Source records Block Start

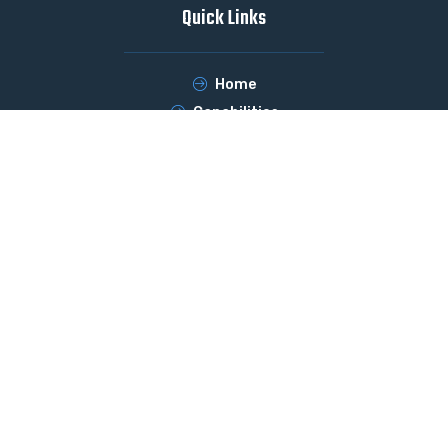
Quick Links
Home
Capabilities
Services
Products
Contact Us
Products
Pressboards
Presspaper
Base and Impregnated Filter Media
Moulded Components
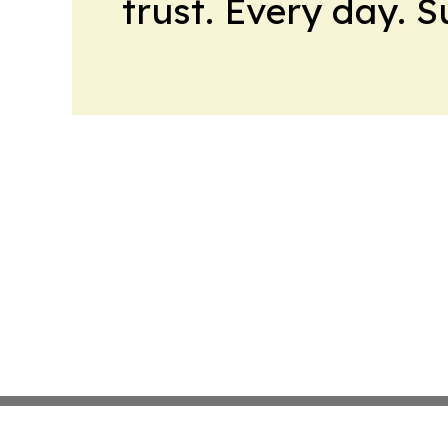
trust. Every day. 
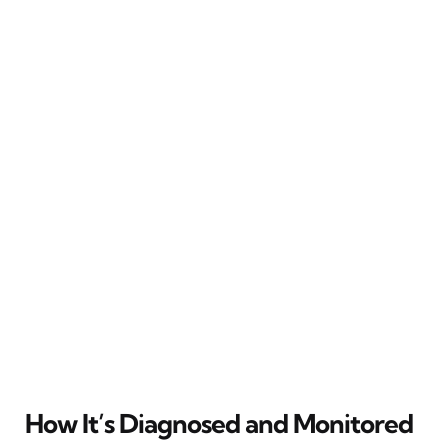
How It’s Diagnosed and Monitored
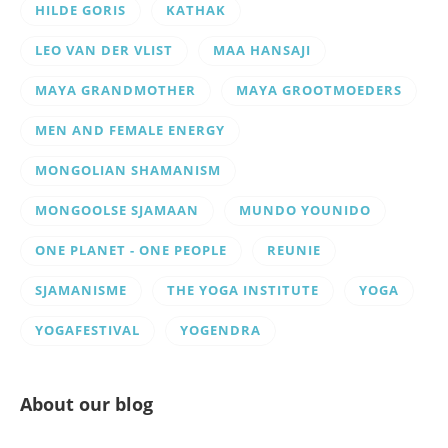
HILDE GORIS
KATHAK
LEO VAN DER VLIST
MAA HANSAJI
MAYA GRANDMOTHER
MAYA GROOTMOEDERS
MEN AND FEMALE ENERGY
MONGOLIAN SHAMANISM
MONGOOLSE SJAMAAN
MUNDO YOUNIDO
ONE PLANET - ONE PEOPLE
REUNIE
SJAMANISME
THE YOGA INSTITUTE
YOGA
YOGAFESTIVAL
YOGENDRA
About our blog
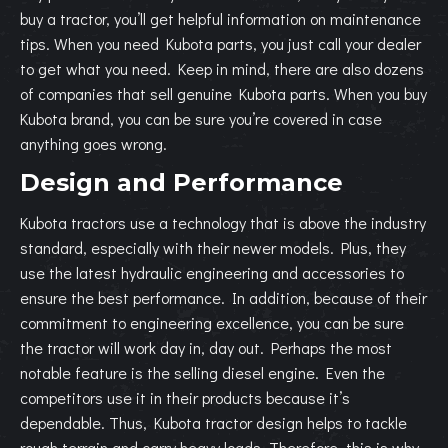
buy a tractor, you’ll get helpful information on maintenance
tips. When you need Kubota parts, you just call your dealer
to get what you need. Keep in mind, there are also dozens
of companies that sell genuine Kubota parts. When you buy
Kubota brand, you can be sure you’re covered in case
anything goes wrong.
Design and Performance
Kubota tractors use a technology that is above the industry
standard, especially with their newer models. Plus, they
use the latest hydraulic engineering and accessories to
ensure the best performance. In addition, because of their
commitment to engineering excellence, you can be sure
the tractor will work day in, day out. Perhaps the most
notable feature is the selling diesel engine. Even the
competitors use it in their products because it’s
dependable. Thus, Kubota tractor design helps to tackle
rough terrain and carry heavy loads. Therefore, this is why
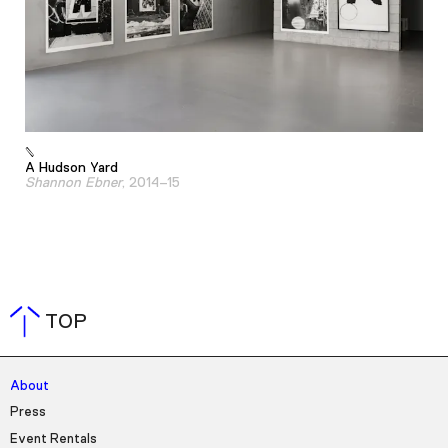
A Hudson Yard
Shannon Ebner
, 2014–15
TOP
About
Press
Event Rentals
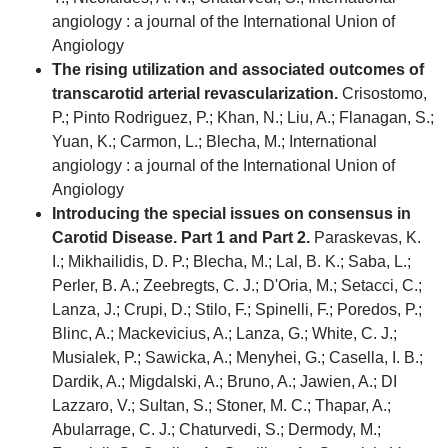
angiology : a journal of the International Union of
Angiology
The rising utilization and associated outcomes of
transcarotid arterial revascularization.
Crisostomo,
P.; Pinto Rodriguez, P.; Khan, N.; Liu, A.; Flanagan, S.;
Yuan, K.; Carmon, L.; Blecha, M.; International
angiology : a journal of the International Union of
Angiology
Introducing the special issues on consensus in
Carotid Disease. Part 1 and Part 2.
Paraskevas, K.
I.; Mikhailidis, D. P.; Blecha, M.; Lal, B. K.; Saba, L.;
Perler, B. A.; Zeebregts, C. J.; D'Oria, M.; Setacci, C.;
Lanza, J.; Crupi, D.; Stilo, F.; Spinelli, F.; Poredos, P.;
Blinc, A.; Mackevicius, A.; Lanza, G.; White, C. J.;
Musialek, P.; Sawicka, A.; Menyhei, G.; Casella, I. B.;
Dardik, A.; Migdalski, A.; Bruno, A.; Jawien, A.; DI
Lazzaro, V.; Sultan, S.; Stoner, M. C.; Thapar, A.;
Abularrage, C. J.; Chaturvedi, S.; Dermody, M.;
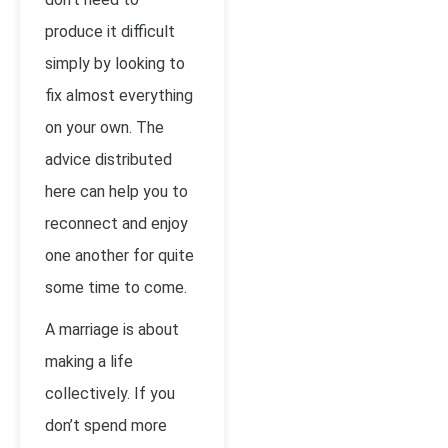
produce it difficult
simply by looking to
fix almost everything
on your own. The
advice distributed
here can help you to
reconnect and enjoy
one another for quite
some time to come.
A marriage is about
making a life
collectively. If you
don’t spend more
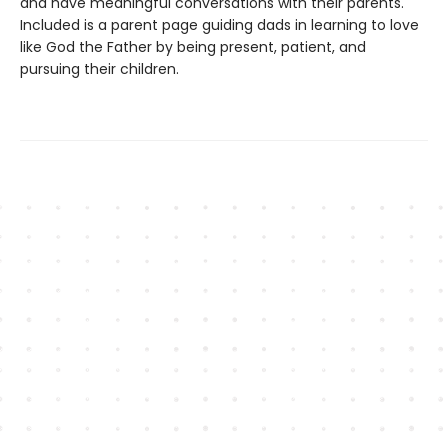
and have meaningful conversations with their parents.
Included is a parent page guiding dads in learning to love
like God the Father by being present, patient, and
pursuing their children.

Source records Block End

* Assigned task *
Each record must be returned exactly as it stands, and the images omitted.

* Result of the exercise *
Quick Links
Home
Capabilities
Services
Products
Contact Us
Products
Pressboards
Presspaper
Base and Impregnated Filter Media
Moulded Components
trust. Every day. 
How It’s Diagnosed and Monitored
HILDE GORIS
KATHAK
LEO VAN DER VLIST
MAA HANSAJI
MAYA GRANDMOTHER
MAYA GROOTMOEDERS
MEN AND FEMALE ENERGY
MONGOLIAN SHAMANISM
MONGOOLSE SJAMAAN
MUNDO YOUNIDO
ONE PLANET - ONE PEOPLE
REUNIE
SJAMANISME
THE YOGA INSTITUTE
YOGA
YOGAFESTIVAL
YOGENDRA
About our blog
buy a tractor, you’ll get helpful information on maintenance
tips. When you need Kubota parts, you just call your dealer
to get what you need. Keep in mind, there are also dozens
of companies that sell genuine Kubota parts. When you buy
Kubota brand, you can be sure you’re covered in case
anything goes wrong.
Design and Performance
Kubota tractors use a technology that is above the industry
standard, especially with their newer models. Plus, they
use the latest hydraulic engineering and accessories to
ensure the best performance. In addition, because of their
commitment to engineering excellence, you can be sure
the tractor will work day in, day out. Perhaps the most
notable feature is the selling diesel engine. Even the
competitors use it in their products because it’s
dependable. Thus, Kubota tractor design helps to tackle
rough terrain and carry heavy loads. Therefore, this is why
A Hudson Yard
Shannon Ebner
, 2014–15
TOP
About
Press
Event Rentals
angiology : a journal of the International Union of
Angiology
The rising utilization and associated outcomes of
transcarotid arterial revascularization.
Crisostomo,
P.; Pinto Rodriguez, P.; Khan, N.; Liu, A.; Flanagan, S.;
Yuan, K.; Carmon, L.; Blecha, M.; International
angiology : a journal of the International Union of
Angiology
Introducing the special issues on consensus in
Carotid Disease. Part 1 and Part 2.
Paraskevas, K.
I.; Mikhailidis, D. P.; Blecha, M.; Lal, B. K.; Saba, L.;
Perler, B. A.; Zeebregts, C. J.; D'Oria, M.; Setacci, C.;
Lanza, J.; Crupi, D.; Stilo, F.; Spinelli, F.; Poredos, P.;
Blinc, A.; Mackevicius, A.; Lanza, G.; White, C. J.;
Musialek, P.; Sawicka, A.; Menyhei, G.; Casella, I. B.;
Dardik, A.; Migdalski, A.; Bruno, A.; Jawien, A.; DI
Lazzaro, V.; Sultan, S.; Stoner, M. C.; Thapar, A.;
Abularrage, C. J.; Chaturvedi, S.; Dermody, M.;
produce it difficult
simply by looking to
fix almost everything
on your own. The
advice distributed
here can help you to
reconnect and enjoy
one another for quite
some time to come.
A marriage is about
making a life
collectively. If you
don’t spend more
and have meaningful conversations with their parents.
Included is a parent page guiding dads in learning to love
like God the Father by being present, patient, and
pursuing their children.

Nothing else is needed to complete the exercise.